Ciudad Constitucion presents interesting alternatives. One of them is San Carlos, north of Magdalena Bay. In winter, it becomes the perfect place for watching gray whales. The rest of the year, it is a true paradise for deep-sea sport fishing. The natural setting that surrounds Magdalena Bay and Las Almejas Bay is unique. The geographical conditions make it perfect for windsurfing. For lovers of traditional food, this is also one of the best places in the state.

Just to the south of Santa Margarita Island, and in front of the Cresciente Island, is the Rehusa channel, a paradise for diving and snorkeling.

To the north of Constitucion City is Insurgentes City and a detour to either continue toward the Vizcaino Valley near La Purisima or head east to reach Loreto.

The Vizcaino Valley is famous for its beaches, Asuncion Bay and, above all, the lagoon and estuary of San Ignacio.

To the east, the road to Loreto is impressive. As you cross the slopes of the Sierra de La Giganta, the mountains form windows with beautiful views of the sea.

Honored on countless occasions by various food festivals, the famous Tatemada clams alone justify a visit to this historic Southcaliforniano port. It is full of entertainment options such as boating, scuba diving, fishing, golf, and a visit to the very first mission, Our Lady of Loreto.

From Loreto, the trip continues north, with spectacular views of the sea extending all the way to Mulege and further demonstrating the diversity that exists in Baja California Sur. On this tour, each meter of beach has its own life. However, special mention should be made of Playa de Santispac and Playa del Requeson. Two perfect places to camp and enjoy the peaceful murmur of the sea.

A 45-minute drive separates Mulege from Santa Rosalia, famous for the Boleo Mine and for brick oven bread. There is a high degree of French influence here. It has even been said that Eiffel’s plans were used in some of the construction. Although there is no tourist infrastructure, the alternative activities here include fishing, diving, snorkeling and sailing, in addition to a tour of this old town.

Santa Rosalia is the starting point to begin a tour of the widest part of the peninsula. Guerrero Negro is the last populated area in the state before entering Baja California. The main activity is centered around the salt mines, the largest in the world.
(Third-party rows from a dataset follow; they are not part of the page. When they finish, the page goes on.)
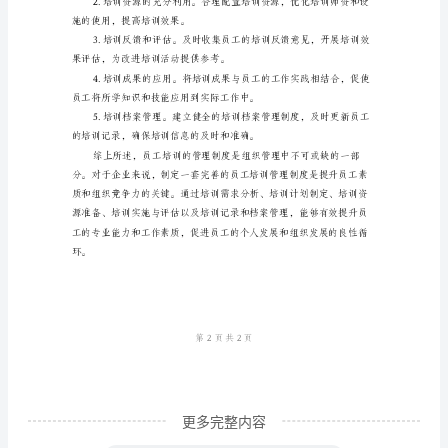
组
织
中
非
明确培训目标、内容、时间
常
重
顺利进行。
要
的
一
项
管
理
更多完整内容
活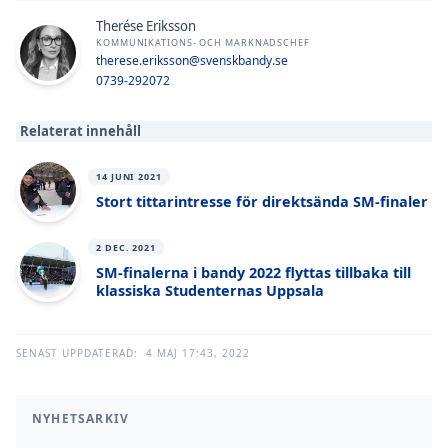
Therése Eriksson
KOMMUNIKATIONS- OCH MARKNADSCHEF
therese.eriksson@svenskbandy.se
0739-292072
Relaterat innehåll
14 JUNI 2021
Stort tittarintresse för direktsända SM-finaler
2 DEC. 2021
SM-finalerna i bandy 2022 flyttas tillbaka till
klassiska Studenternas Uppsala
SENAST UPPDATERAD:
4 MAJ 17:43, 2022
NYHETSARKIV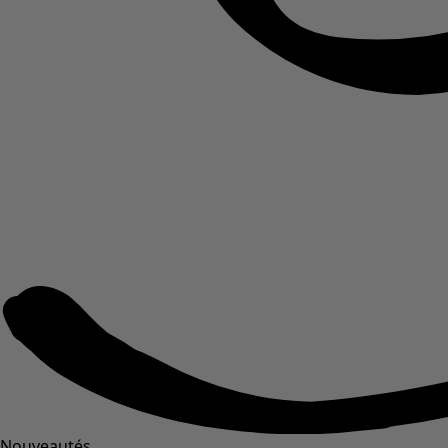
Nouveautés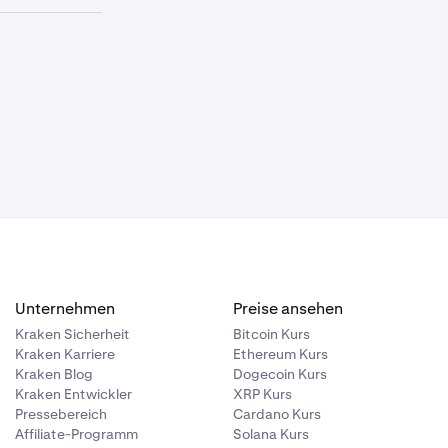
die mit der
 versuche
t, die mit
hen (+)
n du dein
 du eine
 zur
hast oder
 weitere
hebung bei
hungen
ksetzungen
ustellung
suchst.
Unternehmen
Preise ansehen
Kraken Sicherheit
Bitcoin Kurs
Kraken Karriere
Ethereum Kurs
Kraken Blog
Dogecoin Kurs
Kraken Entwickler
XRP Kurs
Pressebereich
Cardano Kurs
Affiliate-Programm
Solana Kurs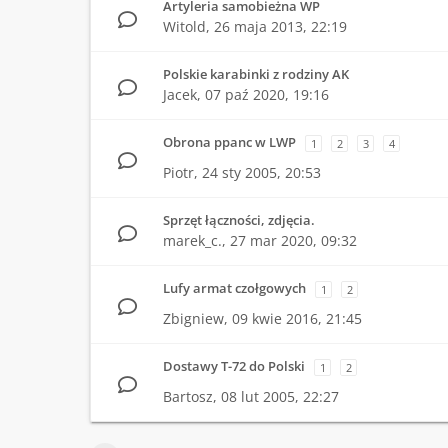
Artyleria samobieżna WP
Witold,
26 maja 2013, 22:19
Polskie karabinki z rodziny AK
Jacek,
07 paź 2020, 19:16
Obrona ppanc w LWP
1
2
3
4
Piotr,
24 sty 2005, 20:53
Sprzęt łączności, zdjęcia.
marek_c.,
27 mar 2020, 09:32
Lufy armat czołgowych
1
2
Zbigniew,
09 kwie 2016, 21:45
Dostawy T-72 do Polski
1
2
Bartosz,
08 lut 2005, 22:27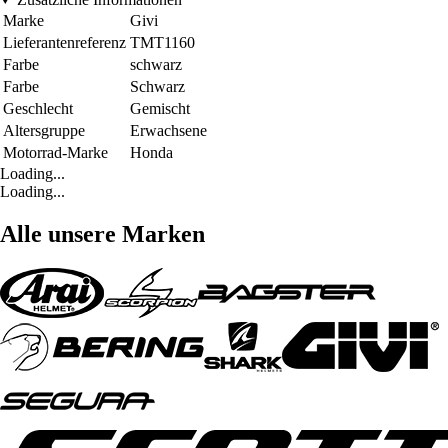
Marke
Givi
Lieferantenreferenz
TMT1160
Farbe
schwarz
Farbe
Schwarz
Geschlecht
Gemischt
Altersgruppe
Erwachsene
Motorrad-Marke
Honda
Loading...
Loading...
Alle unsere Marken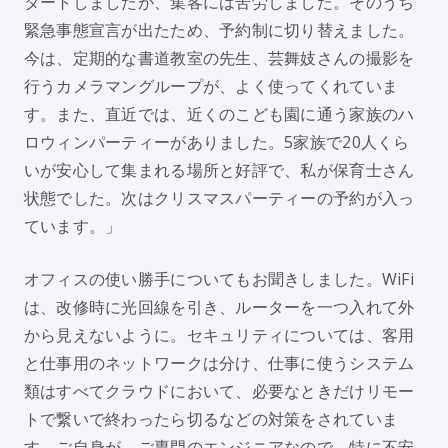
タートしましたが、集客には苦労しました。そのうち
緊急事態宣言が出たため、予約制に切り替えました。
今は、定期的な書道教室の先生、芸舞妓さんの撮影を
行うカメラマングループが、よく使ってくれていま
す。また、直近では、近くのこども園に通う家族のハ
ロウィンパーティーがありました。5家族で20人くら
いが安心して集まれる場所と好評で、私が保育士さん
状態でした。次はクリスマスパーティーの予約が入っ
ています。」
オフィスの使い勝手についてもお聞きしました。WiFi
は、改修時に光回線を引き、ルーターを一つ入れて外
から見えないように。セキュリティについては、客用
と仕事用のネットワークは分け、仕事に使うシステム
類はすべてクラウドにおいて、必要なときだけリモー
トで繋いで終わったら切るなどの対策をされていま
す。ご自身が、ご専門のエンジニアなので、特に不安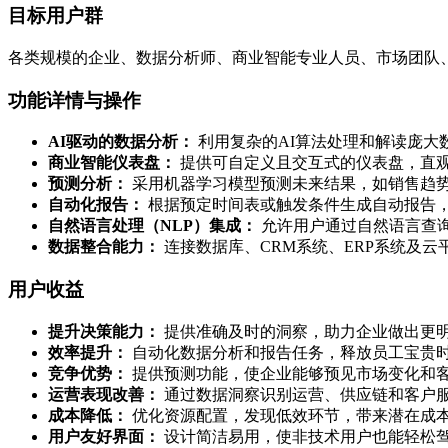
目标用户群
各类规模的企业、数据分析师、商业智能专业人员、市场团队
功能详情与操作
AI驱动的数据分析：
利用复杂的AI算法处理和解读庞大
商业智能仪表盘：
提供可自定义且交互式的仪表盘，直观
预测分析：
采用机器学习模型预测未来结果，如销售趋
自动化报告：
根据预定时间表或触发条件生成自动报告
自然语言处理（NLP）集成：
允许用户通过自然语言查
数据整合能力：
连接数据库、CRM系统、ERP系统及
用户收益
提升决策能力：
提供准确及时的洞察，助力企业做出更
效率提升：
自动化数据分析和报告任务，释放员工宝贵
竞争优势：
提供预测功能，使企业能够预见市场变化和
运营表现改善：
通过数据洞察识别运营、供应链和客户
成本降低：
优化资源配置，发现低效环节，带来潜在成
用户友好界面：
设计简洁易用，使非技术用户也能轻松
Protected by the Ojo de Liebre and the Guerrero Negro lagoons, this destination is a sanctuary of the gray whale. In addition, it harbors the curious beach of Malarrimo, where year after year, the tide deposits hundreds of objects of the most diverse nature from distant places, all transported by the currents of the Pacific Ocean.

Careful planning can make your visit to Baja California Sur an authentic gift, an unforgettable vacation and an experience dedicated to alternative tourism, or even better, adventure tourism.